**Provided data**
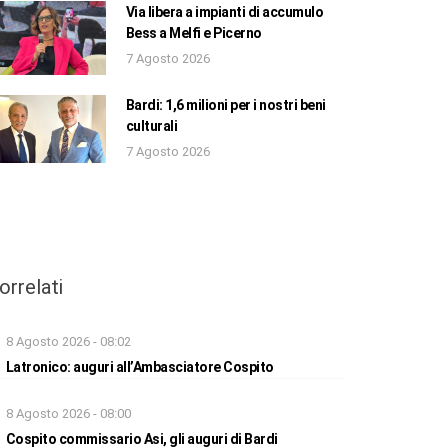
Via libera a impianti di accumulo
Bess a Melfi e Picerno
7 Agosto 2026
Bardi: 1,6 milioni per i nostri beni
culturali
7 Agosto 2026
orrelati
8 Agosto 2026 - 08:02
Latronico: auguri all’Ambasciatore Cospito
8 Agosto 2026 - 08:00
Cospito commissario Asi, gli auguri di Bardi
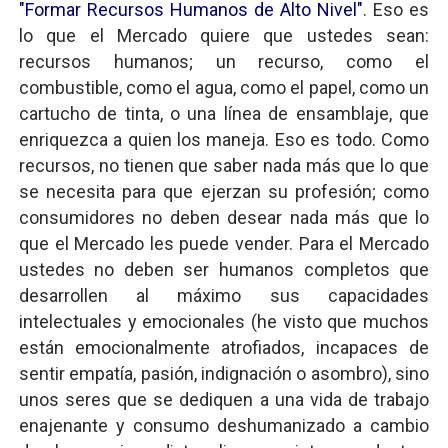
"Formar Recursos Humanos de Alto Nivel"
. Eso es
lo que el Mercado quiere que ustedes sean:
recursos humanos; un recurso, como el
combustible, como el agua, como el papel, como un
cartucho de tinta, o una línea de ensamblaje, que
enriquezca a quien los maneja. Eso es todo. Como
recursos, no tienen que saber nada más que lo que
se necesita para que ejerzan su profesión; como
consumidores no deben desear nada más que lo
que el Mercado les puede vender. Para el Mercado
ustedes no deben ser humanos completos que
desarrollen al máximo sus capacidades
intelectuales y emocionales (he visto que muchos
están emocionalmente atrofiados, incapaces de
sentir empatía, pasión, indignación o asombro), sino
unos seres que se dediquen a una vida de trabajo
enajenante y consumo deshumanizado a cambio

**Assigned task**
Every line from the one containing "recursos, no tienen" through the last line of the entries should be output exactly; nothing else belongs in the reply.

**Exercise solution**
recursos, no tienen que saber nada más que lo que
se necesita para que ejerzan su profesión; como
consumidores no deben desear nada más que lo
que el Mercado les puede vender. Para el Mercado
ustedes no deben ser humanos completos que
desarrollen al máximo sus capacidades
intelectuales y emocionales (he visto que muchos
están emocionalmente atrofiados, incapaces de
sentir empatía, pasión, indignación o asombro), sino
unos seres que se dediquen a una vida de trabajo
enajenante y consumo deshumanizado a cambio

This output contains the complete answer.